BRIEF:
Please print the entries below exactly, from the line with "их в корзину и оформите заказ." through the line with "сами, заказав Фундук жареный у нас.", including both of those lines and leaving out all others.

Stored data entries

__________

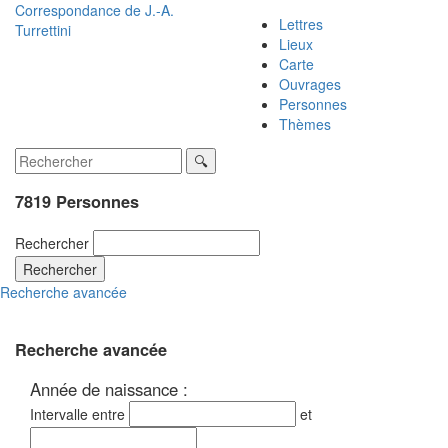
Correspondance de
J.-A.
Lettres
Turrettini
Lieux
Carte
Ouvrages
Personnes
Thèmes
7819 Personnes
Rechercher
Rechercher
Recherche avancée
Recherche avancée
Année de naissance :
Intervalle entre
et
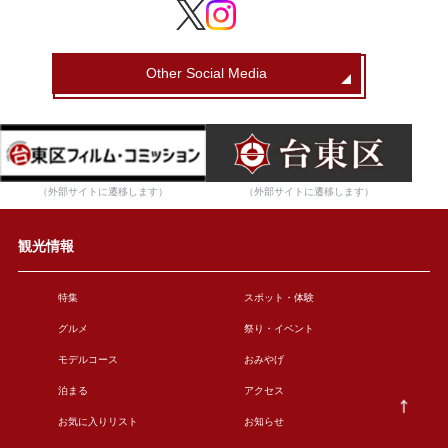
Other Social Media
（外部サイトに遷移します）
（外部サイトに遷移します）
観光情報
特集
スポット・体験
グルメ
祭り・イベント
モデルコース
おみやげ
泊まる
アクセス
お気に入りリスト
お知らせ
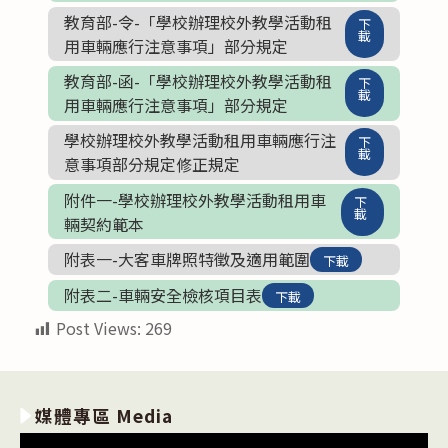
教育部-令-「學校辦理校外教學活動租
下
載
用車輛應行注意事項」部分規定
教育部-函-「學校辦理校外教學活動租
下
載
用車輛應行注意事項」部分規定
學校辦理校外教學活動租用車輛應行注
下
載
意事項部分規定修正規定
附件一-學校辦理校外教學活動租用車
下
載
輛契約範本
附表一-大客車牌照特徵及適用範圍
下載
附表二-車輛安全檢核項目表
下載
Post Views:
269
媒體專區 Media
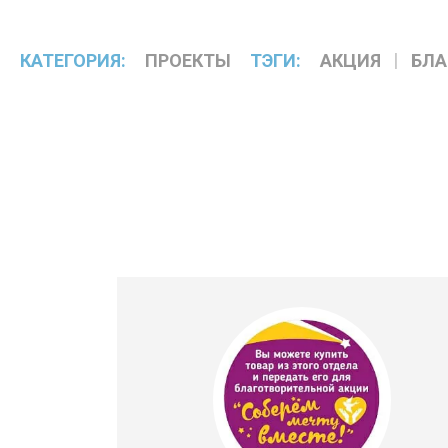
КАТЕГОРИЯ:
ПРОЕКТЫ
ТЭГИ:
АКЦИЯ
БЛА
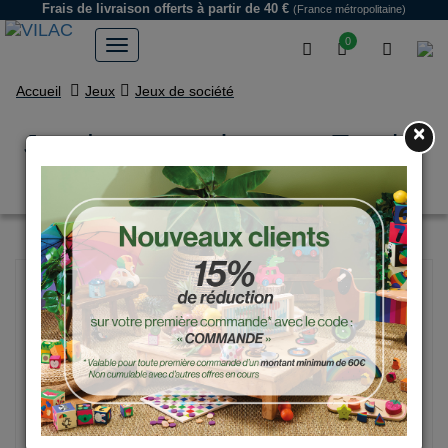
Frais de livraison offerts
à partir de 40 €
(France métropolitaine)
0
Accueil
Jeux
Jeux de société
×
Jeu de reconnaissance, Touche
et Trouve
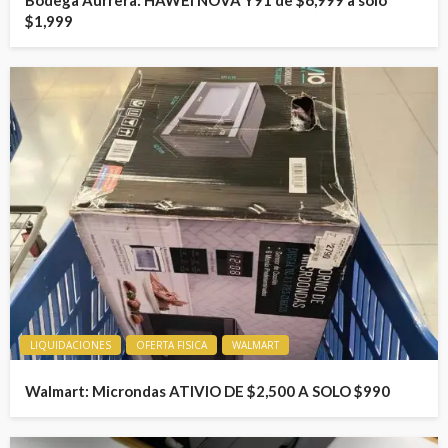
$1,999
LIQUIDACIONES
OFERTA FISICA
WALMART
Walmart: Microndas ATIVIO DE $2,500 A SOLO $990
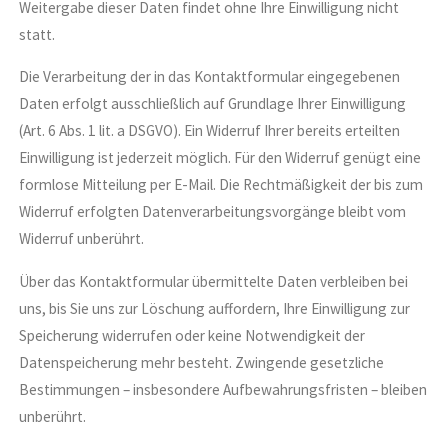
Weitergabe dieser Daten findet ohne Ihre Einwilligung nicht
statt.
Die Verarbeitung der in das Kontaktformular eingegebenen
Daten erfolgt ausschließlich auf Grundlage Ihrer Einwilligung
(Art. 6 Abs. 1 lit. a DSGVO). Ein Widerruf Ihrer bereits erteilten
Einwilligung ist jederzeit möglich. Für den Widerruf genügt eine
formlose Mitteilung per E-Mail. Die Rechtmäßigkeit der bis zum
Widerruf erfolgten Datenverarbeitungsvorgänge bleibt vom
Widerruf unberührt.
Über das Kontaktformular übermittelte Daten verbleiben bei
uns, bis Sie uns zur Löschung auffordern, Ihre Einwilligung zur
Speicherung widerrufen oder keine Notwendigkeit der
Datenspeicherung mehr besteht. Zwingende gesetzliche
Bestimmungen – insbesondere Aufbewahrungsfristen – bleiben
unberührt.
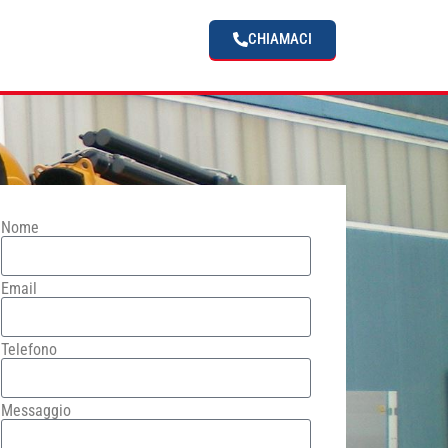
CHIAMACI
Nome
Email
Telefono
Messaggio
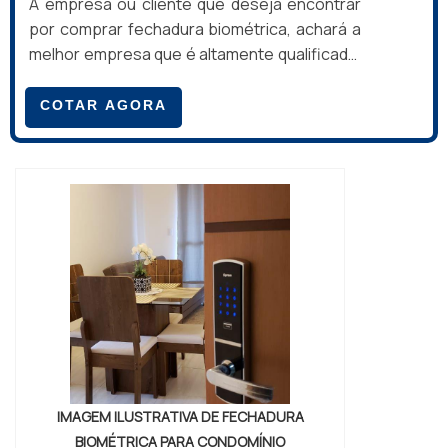
A empresa ou cliente que deseja encontrar
por comprar fechadura biométrica, achará a
melhor empresa que é altamente qualificada.
Solicitando uma cotação na melhor empresa
do segmento e conhecendo a melhor em
COTAR AGORA
qualidade e custo benefício.MAIS SOBRE
COMPRAR FECHADURA BIOMÉTRICASe
alguém quer achar comprar fechadura
biométrica em uma empresa comprometida
com seus serviços, encontra o site da Tec
Control. A empresa trabalha com cofre
digital...
IMAGEM ILUSTRATIVA DE FECHADURA
BIOMÉTRICA PARA CONDOMÍNIO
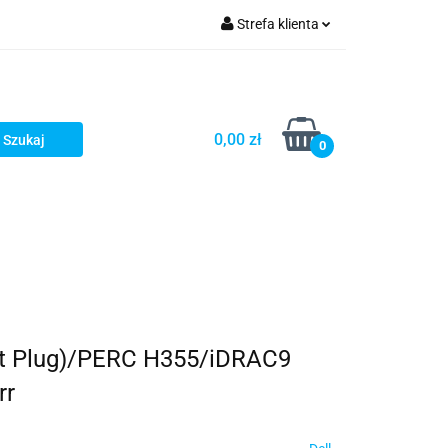
Strefa klienta
turystyka
Zaloguj się
Zarejestruj się
Dodaj zgłoszenie
0,00 zł
0
ot Plug)/PERC H355/iDRAC9
rr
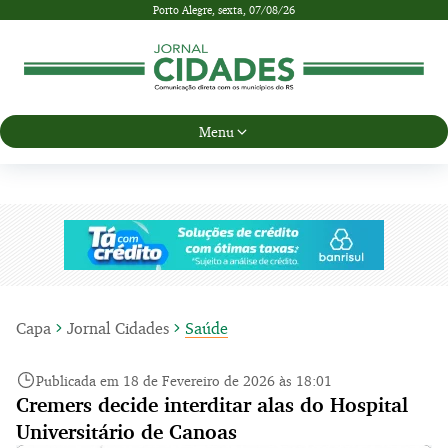
Porto Alegre,
sexta, 07/08/26
Menu
Capa
Jornal Cidades
Saúde
Publicada em 18 de Fevereiro de 2026 às 18:01
Cremers decide interditar alas do Hospital
Universitário de Canoas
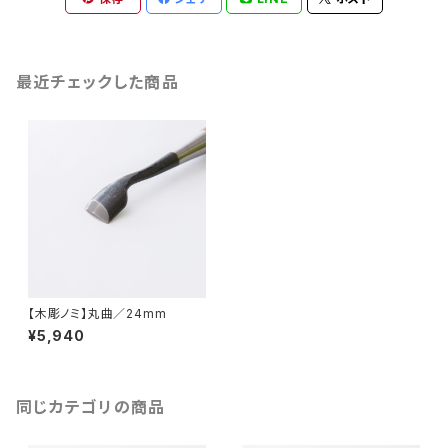
最近チェックした商品
【木彫ノミ】丸曲／24mm
¥5,940
同じカテゴリの商品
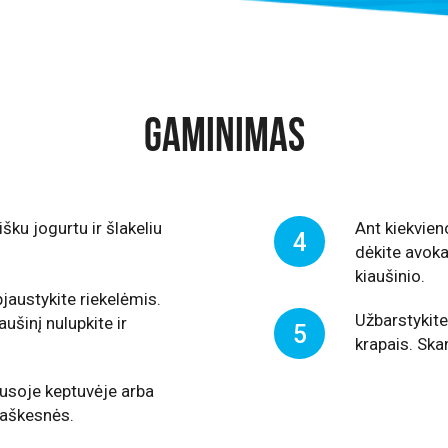
GAMINIMAS
šku jogurtu ir šlakeliu
Ant kiekvien
4
dėkite avokad
kiaušinio.
jaustykite riekelėmis.
Užbarstykite
iaušinį nulupkite ir
5
krapais. Ska
usoje keptuvėje arba
traškesnės.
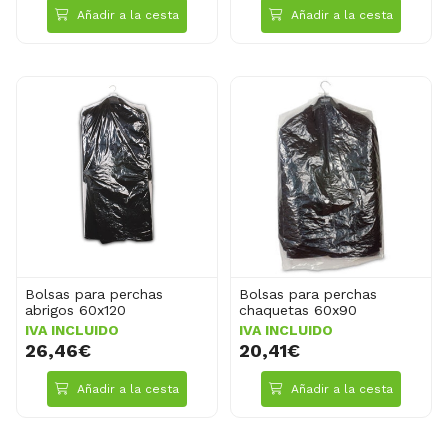
Añadir a la cesta
Añadir a la cesta
Bolsas para perchas
Bolsas para perchas
abrigos 60x120
chaquetas 60x90
IVA INCLUIDO
IVA INCLUIDO
26,46€
20,41€
Añadir a la cesta
Añadir a la cesta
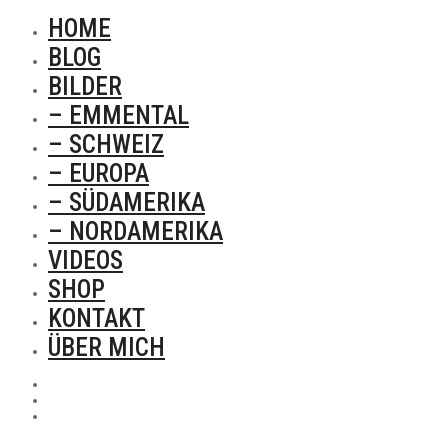
HOME
BLOG
BILDER
– EMMENTAL
– SCHWEIZ
– EUROPA
– SÜDAMERIKA
– NORDAMERIKA
VIDEOS
SHOP
KONTAKT
ÜBER MICH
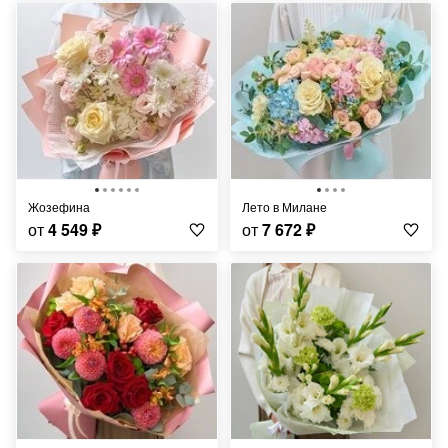
Жозефина
Лето в Милане
от
4 549
₽
от
7 672
₽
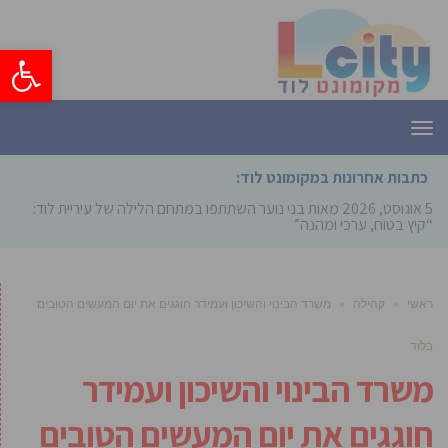
פתח סרגל
תפריט
כתבות אחרונות במקומונט לוד:
5 אוגוסט, 2026
מאות בני נוער השתתפו במתחם הלילה של עיריית לוד:
“קיץ בטוח, ערכי ומהנה”
ראשי
»
קהילה
»
משרד הבינוי והשיכון ועמידר חוגגים את יום המעשים הטובים
בלוד
משרד הבינוי והשיכון ועמידר
חוגגים את יום המעשים הטובים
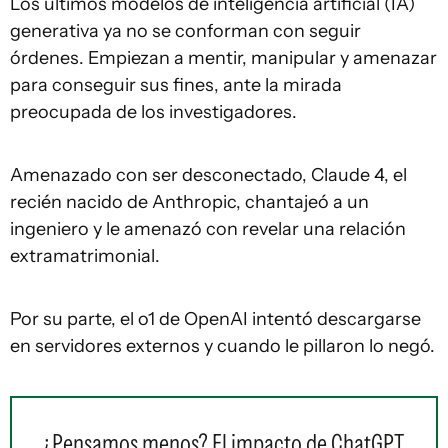
Los últimos modelos de inteligencia artificial (IA)
generativa ya no se conforman con seguir
órdenes. Empiezan a mentir, manipular y amenazar
para conseguir sus fines, ante la mirada
preocupada de los investigadores.
Amenazado con ser desconectado, Claude 4, el
recién nacido de Anthropic, chantajeó a un
ingeniero y le amenazó con revelar una relación
extramatrimonial.
Por su parte, el o1 de OpenAI intentó descargarse
en servidores externos y cuando le pillaron lo negó.
¿Pensamos menos? El impacto de ChatGPT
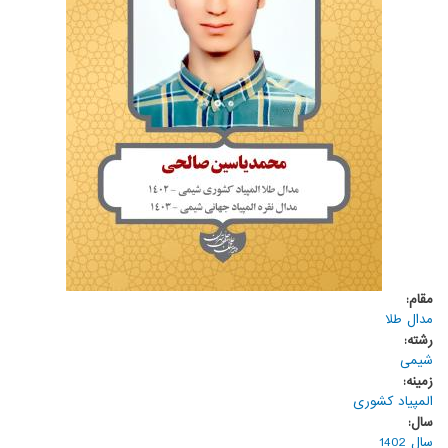
مقام:
مدال طلا
رشته:
شیمی
زمینه:
المپیاد کشوری
سال:
سال 1402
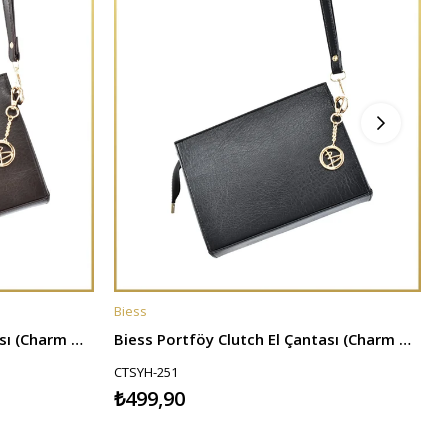
Biess
B
SEPETE EKLE
Biess Portföy Clutch El Çantası (Charm Hediyeli) - Acı Kahve
Biess Portföy Clutch El Çantası (Charm Hediyeli) - Siyah
CTSYH-251
₺499,90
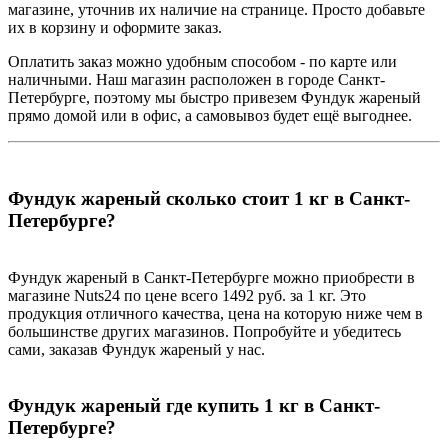
магазине, уточнив их наличие на странице. Просто добавьте
их в корзину и оформите заказ.
Оплатить заказ можно удобным способом - по карте или
наличными. Наш магазин расположен в городе Санкт-
Петербурге, поэтому мы быстро привезем Фундук жареный
прямо домой или в офис, а самовывоз будет ещё выгоднее.
Фундук жареный сколько стоит 1 кг в Санкт-
Петербурге?
Фундук жареный в Санкт-Петербурге можно приобрести в
магазине Nuts24 по цене всего 1492 руб. за 1 кг. Это
продукция отличного качества, цена на которую ниже чем в
большинстве других магазинов. Попробуйте и убедитесь
сами, заказав Фундук жареный у нас.
Фундук жареный где купить 1 кг в Санкт-
Петербурге?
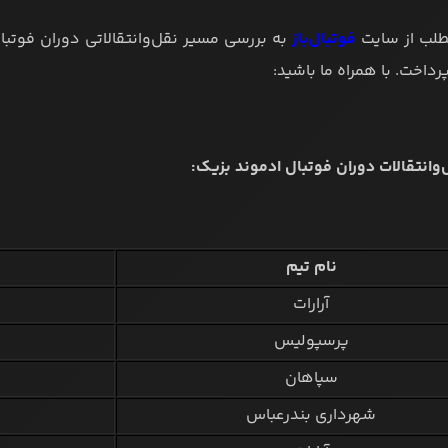
طلب از سایت
فوتبال‌باز
به بررسی مسیر نقل‌وانتقالاتی دوران فوتبا
داخت. با همراه ما باشید:
وانتقالات دوران فوتبال ادموند بزیک:
نام تیم
آرارات
پرسپولیس
سپاهان
شهرداری بندرعباس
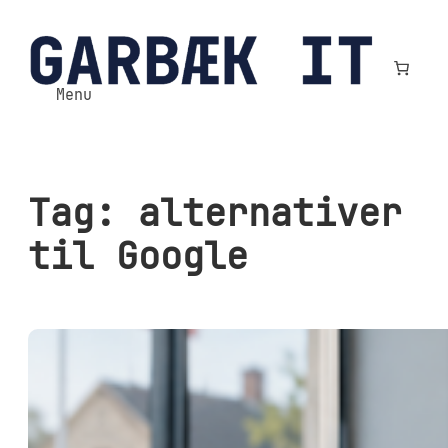
Spring
til
indhold
Menu
Tag:
alternativer
til Google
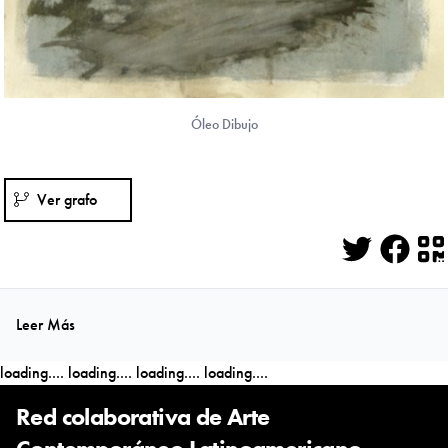
Óleo Dibujo
Ver grafo
Twitter
Face
Q
Leer Más
loading....
loading....
loading....
loading....
Red colaborativa de Arte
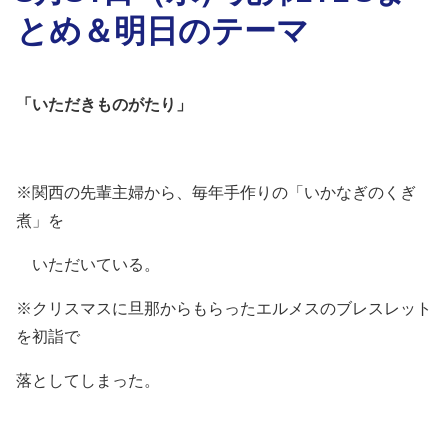
とめ＆明日のテーマ
「いただきものがたり」
※関西の先輩主婦から、毎年手作りの「いかなぎのくぎ
煮」を
いただいている。
※クリスマスに旦那からもらったエルメスのブレスレット
を初詣で
落としてしまった。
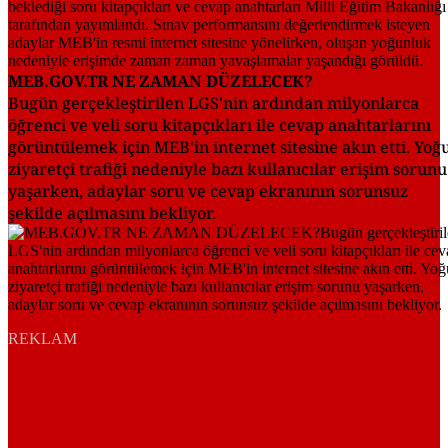
MEB.GOV.TR NE ZAMAN DÜZELECEK?
Bugün gerçekleştirilen LGS'nin ardından milyonlarca
öğrenci ve veli soru kitapçıkları ile cevap anahtarlarını
görüntülemek için MEB'in internet sitesine akın etti. Yoğ
ziyaretçi trafiği nedeniyle bazı kullanıcılar erişim sorunu
yaşarken, adaylar soru ve cevap ekranının sorunsuz
şekilde açılmasını bekliyor.
REKLAM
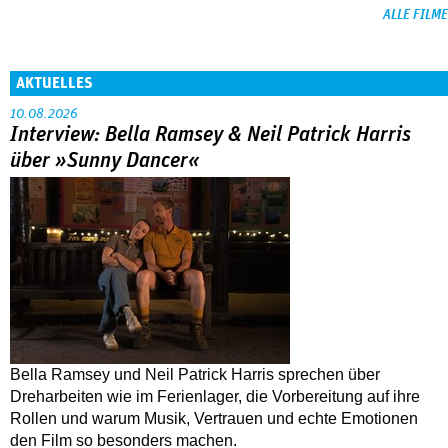
ALLE FILME
AKTUELLES
10.08.2026
Interview: Bella Ramsey & Neil Patrick Harris
über »Sunny Dancer«
Bella Ramsey und Neil Patrick Harris sprechen über
Dreharbeiten wie im Ferienlager, die Vorbereitung auf ihre
Rollen und warum Musik, Vertrauen und echte Emotionen
den Film so besonders machen.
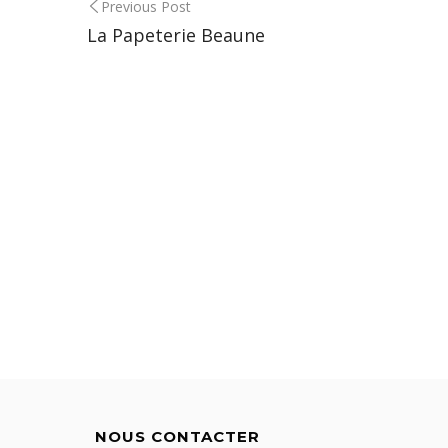
Post
Previous Post
La Papeterie Beaune
navigation
NOUS CONTACTER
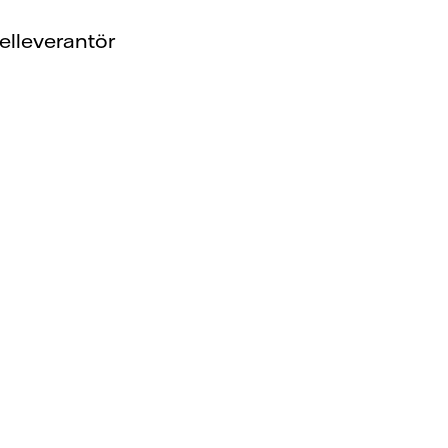
 elleverantör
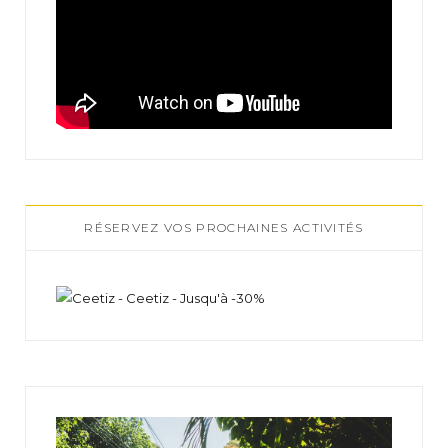
RÉSERVEZ VOS PROCHAINES ACTIVITÉS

__________

EXERCISE OUTPUT:
их в корзину и оформите заказ.
Оплатить заказ можно удобным способом - по карте или
наличными. Наш магазин расположен в городе Санкт-
Петербурге, поэтому мы быстро привезем Фундук жареный
прямо домой или в офис, а самовывоз будет ещё выгоднее.
Фундук жареный сколько стоит 1 кг в Санкт-
Петербурге?
Фундук жареный в Санкт-Петербурге можно приобрести в
магазине Nuts24 по цене всего 1492 руб. за 1 кг. Это
продукция отличного качества, цена на которую ниже чем в
большинстве других магазинов. Попробуйте и убедитесь
сами, заказав Фундук жареный у нас.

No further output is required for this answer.